Task instructions
The range starts at the line containing "Save my name, email, and website in this" and ends at the last line of the records below. Reproduce those lines exactly.

The records
====================

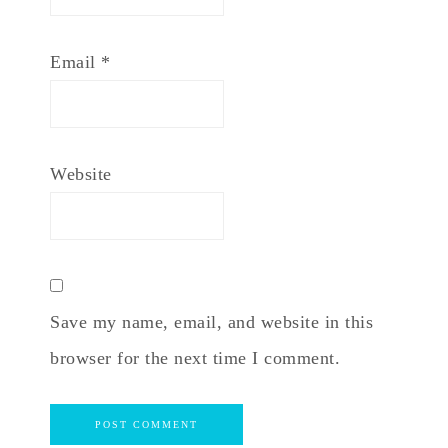
Email
*
Website
Save my name, email, and website in this
browser for the next time I comment.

====================

Written solution
Save my name, email, and website in this
browser for the next time I comment.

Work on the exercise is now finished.